By Lisa Williamson
The title of a show is our introduction to the artist’s work, the selling point to the end-product, an enticement to tease the imagination prior to entering a space or experience. In the case of Erin Harmon, the title is a loose flap that intermittently reveals hints of a self-generative process that she admits has been years in the making. Trained as a painter, Harmon’s solo show Aggregate Optics of a Make-A-Do is a visual playground that weaves nonsensical language with structural boxes that leave the canvas. Is Make-A-Do even a real word? Just as the audience relaxes into a vague familiarity of semiotics and grids, Harmon breaks the frame with a palimpsest of bubble shrubbery, striped tree trunks and foliage cuspidations. The result is Eric Carle-esque desert scrub brush dancing with pastel color and painterly pattern that physically envelops the audience.
More captivating than the forms stretching across the wall is the eye trickery that invites presence through absence.
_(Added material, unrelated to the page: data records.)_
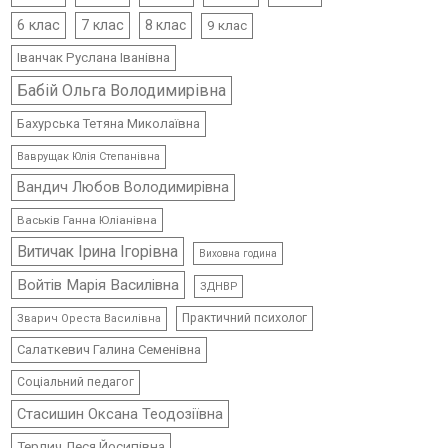
6 клас
7 клас
8 клас
9 клас
Іванчак Руслана Іванівна
Бабій Ольга Володимирівна
Бахурська Тетяна Миколаївна
Ваврущак Юлія Степанівна
Вандич Любов Володимирівна
Васьків Ганна Юліанівна
Витичак Ірина Ігорівна
Виховна година
Войтів Марія Василівна
ЗДНВР
Практичний психолог
Зварич Ореста Василівна
Салаткевич Галина Семенівна
Соціальний педагог
Стасишин Оксана Теодозіївна
Терлич Леся Йосипівна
Empty silhouettes float from the expansive landscape, while remaining true to the drafting table scraps that first inspired their construction. Fragments of the ecosystem of her studio environment serve as inspiration for forms and shapes. In addition to the kaleidoscopic wall piece, Harmon has adapted her x-acto knife skills to video in order to play with after-image. In other words, another element of trickery that is amplified by color, pattern and light. The breaks in the video, black voids that flash intermittently on the wall, provide a blank canvas for the viewer to project the vegetative forms imprinted on their retinas. It is a fun and unexpected element that Harmon uses successfully to, as she says, “turn up the color.”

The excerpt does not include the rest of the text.